カテゴリ:朝日新聞を読んで( 836 )

1030日付朝日新聞朝刊4面に、「政治断簡」という欄がある。

 筆者は、編集委員・松下秀雄氏だ。筆者の「政治断簡」は今回で終わるとのこと、惜しい気がするが、それは後を追う優秀な後輩が育っているということか。

 今日は、この筆者に学ぶことにした。

 まず筆者は、「私は政治記者としては、ちょっと変わり種だ。このコラムでも永田町や霞が関の動きを、あまり正面から取り上げてこなかった。

 書いたのは戦争や沖縄、女性、若者、性的少数者、障害者といったテーマ。政治とのかかわりを考えたいと思ったからだ。

 政治も私も、地に足がついていなんじゃないか? そんな思いを持っていた。

 私は戦後20年近くたって「本土」と呼ばれる地域に男性として生まれ、難関と言われる大学を出て、名の知れた報道機関の記者=正社員に就いた。
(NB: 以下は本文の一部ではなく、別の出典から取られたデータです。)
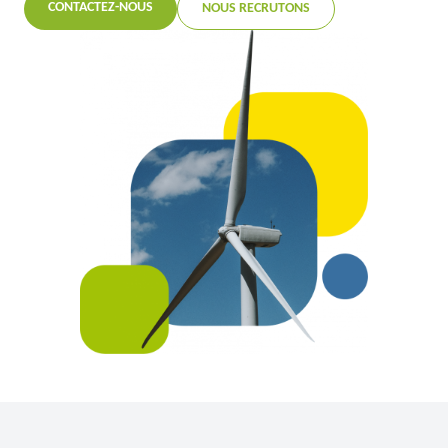
CONTACTEZ-NOUS
NOUS RECRUTONS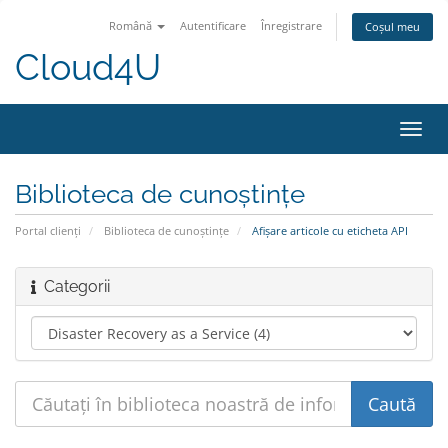
Română
Autentificare
Înregistrare
Coșul meu
Cloud4U
Navi
Toggl
Biblioteca de cunoștințe
Portal clienți
Biblioteca de cunoștințe
Afișare articole cu eticheta API
Categorii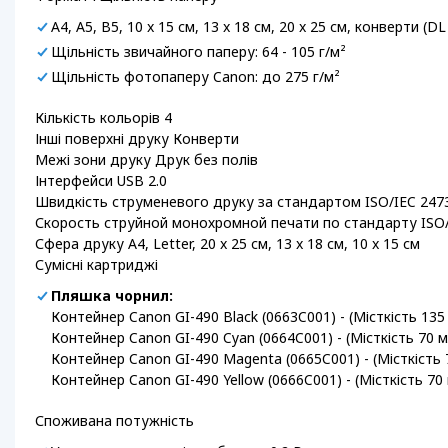
A4, A5, B5, 10 x 15 см, 13 x 18 см, 20 x 25 см, конверти (D
Щільність звичайного паперу: 64 - 105 г/м²
Щільність фотопаперу Canon: до 275 г/м²
Кількість кольорів 4
Інші поверхні друку Конверти
Межі зони друку Друк без полів
Інтерфейси USB 2.0
Швидкість струменевого друку за стандартом ISO/IEC 247
Скорость струйной монохромной печати по стандарту ISO/
Сфера друку A4, Letter, 20 x 25 см, 13 x 18 см, 10 x 15 см
Сумісні картриджі
Пляшка чорнил:
Контейнер Canon GI-490 Black (0663C001) - (Місткість 135 
Контейнер Canon GI-490 Cyan (0664C001) - (Місткість 70 м
Контейнер Canon GI-490 Magenta (0665C001) - (Місткість 7
Контейнер Canon GI-490 Yellow (0666C001) - (Місткість 70 
Споживана потужність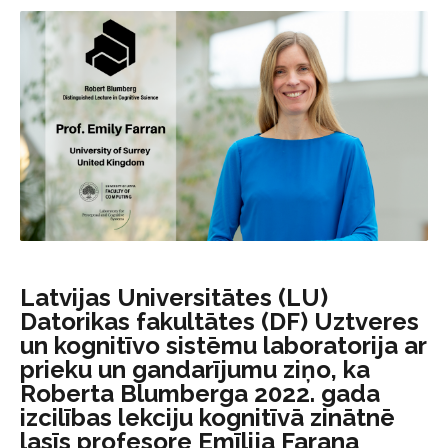
Latvijas Universitātes (LU)
Datorikas fakultātes (DF) Uztveres
un kognitīvo sistēmu laboratorija ar
prieku un gandarījumu ziņo, ka
Roberta Blumberga 2022. gada
izcilības lekciju kognitīvā zinātnē
lasīs profesore Emīlija Farana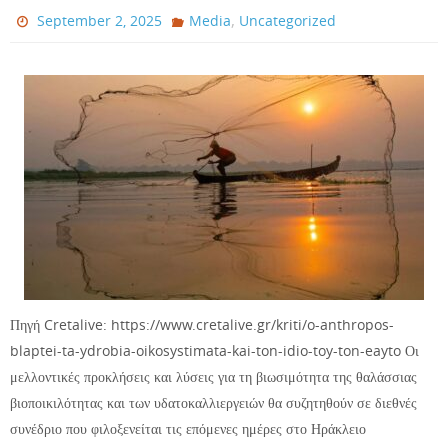
,
September 2, 2025
Media
Uncategorized
Πηγή Cretalive: https://www.cretalive.gr/kriti/o-anthropos-
blaptei-ta-ydrobia-oikosystimata-kai-ton-idio-toy-ton-eayto Οι
μελλοντικές προκλήσεις και λύσεις για τη βιωσιμότητα της θαλάσσιας
βιοποικιλότητας και των υδατοκαλλιεργειών θα συζητηθούν σε διεθνές
συνέδριο που φιλοξενείται τις επόμενες ημέρες στο Ηράκλειο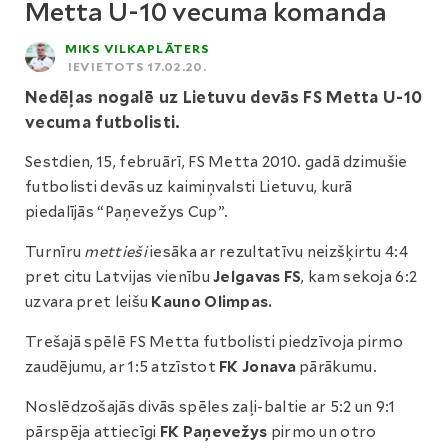
Metta U-10 vecuma komanda
MIKS VILKAPLĀTERS
IEVIETOTS 17.02.20.
Nedēļas nogalē uz Lietuvu devās FS Metta U-10
vecuma futbolisti.
Sestdien, 15, februārī, FS Metta 2010. gadā dzimušie
futbolisti devās uz kaimiņvalsti Lietuvu, kurā
piedalījās “Paņevežys Cup”.
Turnīru
mettieši
iesāka ar rezultatīvu neizšķirtu 4:4
pret citu Latvijas vienību
Jelgavas FS
, kam sekoja 6:2
uzvara pret leišu
Kauno Olimpas.
Trešajā spēlē FS Metta futbolisti piedzīvoja pirmo
zaudējumu, ar 1:5 atzīstot
FK Jonava
pārākumu.
Noslēdzošajās divās spēles zaļi-baltie ar 5:2 un 9:1
pārspēja attiecīgi
FK Paņevežys
pirmo un otro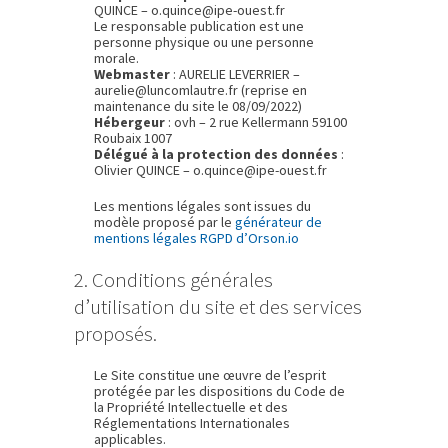
QUINCE – o.quince@ipe-ouest.fr
Le responsable publication est une
personne physique ou une personne
morale.
Webmaster
: AURELIE LEVERRIER –
aurelie@luncomlautre.fr (reprise en
maintenance du site le 08/09/2022)
Hébergeur
: ovh – 2 rue Kellermann 59100
Roubaix 1007
Délégué à la protection des données
:
Olivier QUINCE – o.quince@ipe-ouest.fr
Les mentions légales sont issues du
modèle proposé par le
générateur de
mentions légales RGPD d’Orson.io
2. Conditions générales
d’utilisation du site et des services
proposés.
Le Site constitue une œuvre de l’esprit
protégée par les dispositions du Code de
la Propriété Intellectuelle et des
Réglementations Internationales
applicables.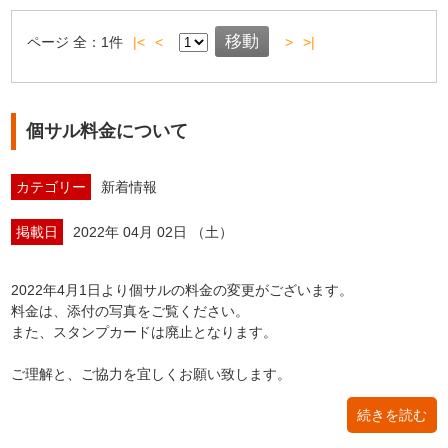
ページ
全：
1
件
|<
<
>
>|
個サル料金について
カテゴリー
新着情報
掲載日
2022年 04月 02日 （土）
2022年4月1日より個サルの料金の変更がございます。
料金は、添付の写真をご覧ください。
また、スタンプカードは廃止となります。
ご理解と、ご協力を宜しくお願い致します。
続きを読む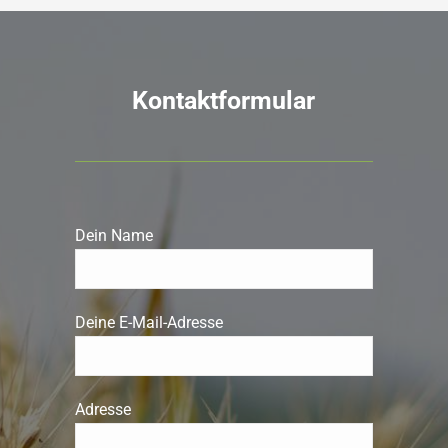
Kontaktformular
Dein Name
Deine E-Mail-Adresse
Adresse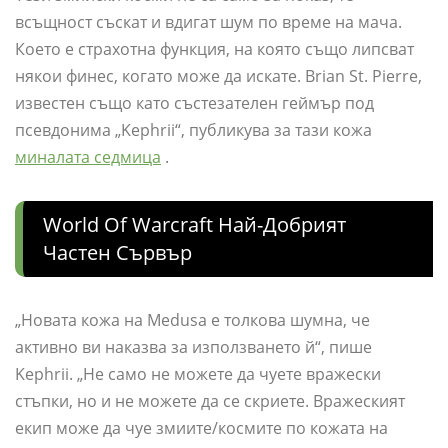
всъщност съскат и вдигат шум по време на мача.
Което е страхотна функция, на която също липсват
някои финес, когато може да искате. Brian St. Pierre,
известен също като състезателен геймър под
псевдонима „Kephrii“, публикува за тази кожа
миналата седмица
.
World Of Warcraft Най-Добрият
Частен Сървър
„Новата кожа на Medusa е толкова шумна, че
активно ви наказва за използването й“, пише
Kephrii. „Не само не можете да чуете вражески
стъпки, но и не можете да се скриете. Вражеският
екип може да чуе змиите/космите по кожата на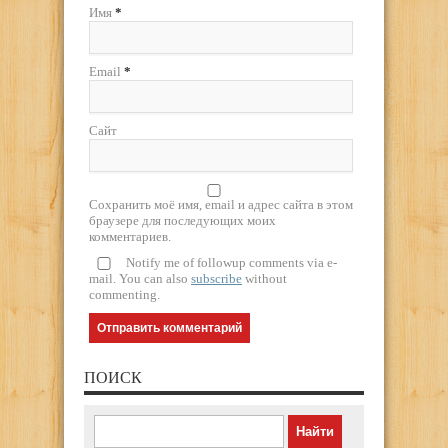
Имя
*
Email
*
Сайт
Сохранить моё имя, email и адрес сайта в этом
браузере для последующих моих
комментариев.
Notify me of followup comments via e-
mail. You can also
subscribe
without
commenting.
ПОИСК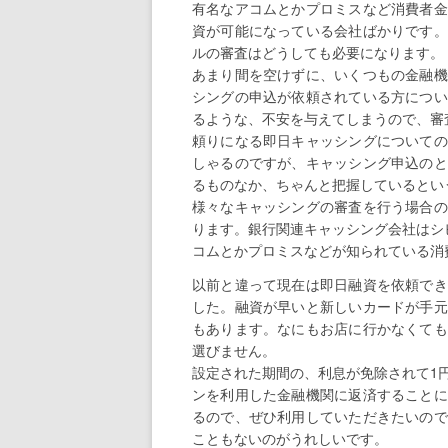
有名なアコムとかプロミスなど消費者金
資が可能になっている会社ばかりです。
ルの審査はどうしても必要になります。
あまり間を空けずに、いくつもの金融機
シングの申込が依頼されている方につい
るような、不安を与えてしまうので、審
頼りになる即日キャッシングについての
しゃるのですが、キャッシング申込のと
るものなか、ちゃんと把握しているとい
様々なキャッシングの審査を行う場合の
ります。銀行関連キャッシング会社はシ
コムとかプロミスなどが知られている消
以前と違って現在は即日融資を依頼でき
した。融資が早いと新しいカードが手元
もあります。なにもお店に行かなくても
選びません。
設定された期間の、利息が免除されて1
ンを利用した金融機関に返済することに
るので、ぜひ利用していただきたいので
こともないのがうれしいです。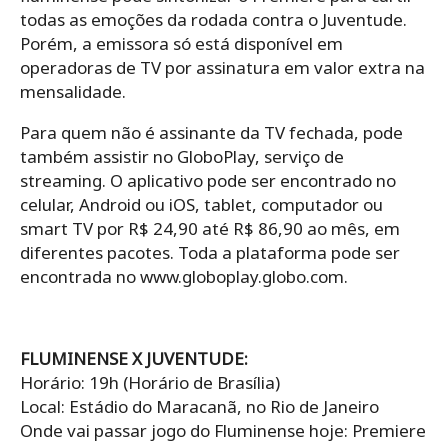
todas as emoções da rodada contra o Juventude.
Porém, a emissora só está disponível em
operadoras de TV por assinatura em valor extra na
mensalidade.
Para quem não é assinante da TV fechada, pode
também assistir no GloboPlay, serviço de
streaming. O aplicativo pode ser encontrado no
celular, Android ou iOS, tablet, computador ou
smart TV por R$ 24,90 até R$ 86,90 ao mês, em
diferentes pacotes. Toda a plataforma pode ser
encontrada no www.globoplay.globo.com.
FLUMINENSE X JUVENTUDE:
Horário: 19h (Horário de Brasília)
Local: Estádio do Maracanã, no Rio de Janeiro
Onde vai passar jogo do Fluminense hoje: Premiere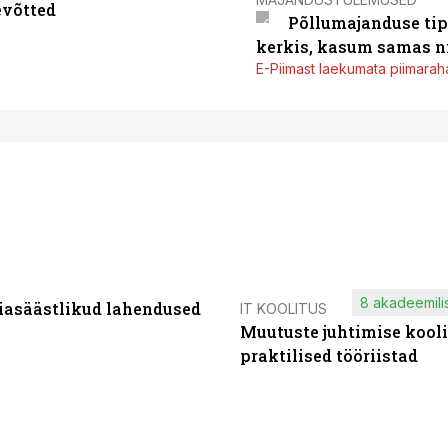
evõtted
Põllumajanduse tip
kerkis, kasum samas ni
E-Piimast laekumata piimaraha
8 akadeemilis
iasäästlikud lahendused
IT KOOLITUS
Muutuste juhtimise kooli
praktilised tööriistad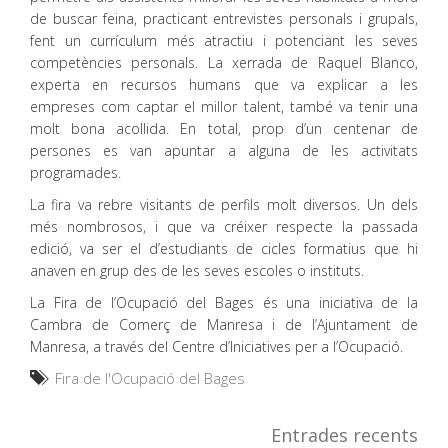
de buscar feina, practicant entrevistes personals i grupals,
fent un currículum més atractiu i potenciant les seves
competències personals. La xerrada de Raquel Blanco,
experta en recursos humans que va explicar a les
empreses com captar el millor talent, també va tenir una
molt bona acollida. En total, prop d’un centenar de
persones es van apuntar a alguna de les activitats
programades.
La fira va rebre visitants de perfils molt diversos. Un dels
més nombrosos, i que va créixer respecte la passada
edició, va ser el d’estudiants de cicles formatius que hi
anaven en grup des de les seves escoles o instituts.
La Fira de l’Ocupació del Bages és una iniciativa de la
Cambra de Comerç de Manresa i de l’Ajuntament de
Manresa, a través del Centre d’Iniciatives per a l’Ocupació.
Fira de l'Ocupació del Bages
Entrades recents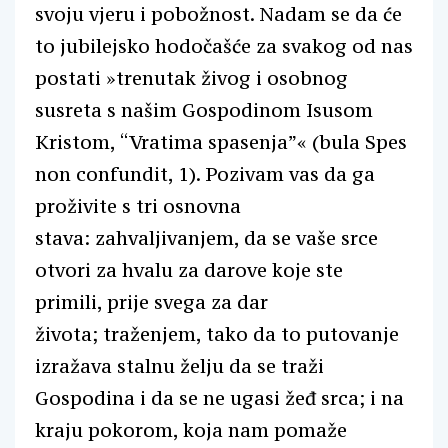
svoju vjeru i pobožnost. Nadam se da će
to jubilejsko hodočašće za svakog od nas
postati »trenutak živog i osobnog
susreta s našim Gospodinom Isusom
Kristom, “Vratima spasenja”« (bula Spes
non confundit, 1). Pozivam vas da ga
proživite s tri osnovna
stava: zahvaljivanjem, da se vaše srce
otvori za hvalu za darove koje ste
primili, prije svega za dar
života; traženjem, tako da to putovanje
izražava stalnu želju da se traži
Gospodina i da se ne ugasi žeđ srca; i na
kraju pokorom, koja nam pomaže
大阪府警の警部補だった父は学生時代に亡くなり、母は苦労したけれど、私はのうのうと生きてきた。戦争のリアルも知らなければ、人の痛みも身にしみてはいない。

 政治の世界にも、似た境遇の人は多い。政治と自分自身を捉えなおすため、違う境遇にいる人、違う体験を持つ人の話を聞いてまわった。」と切り出した。

 続けて筆者は、「戦争で特に関心を持ったのはそのメカニズムだ。

 たとえば「敵の脅威」。

 戦争の遂行には国民の支持や協力が欠かせない。そこで、しばしば「脅威」が誇張され、捏造される。

 大量破壊兵器があると言ったり、敵の攻撃をでっちあげたり。

 以前にも紹介したけれど、ナチス・ドイツの国家元帥、ゲーリングはこういっている。

 「我々は攻撃されかけている」と訴え、「国を危険にさらしている」と平和主義者を非難すれば、人々は意のままになる。このやり方は、どんな国でも有効だーーーーーーーー。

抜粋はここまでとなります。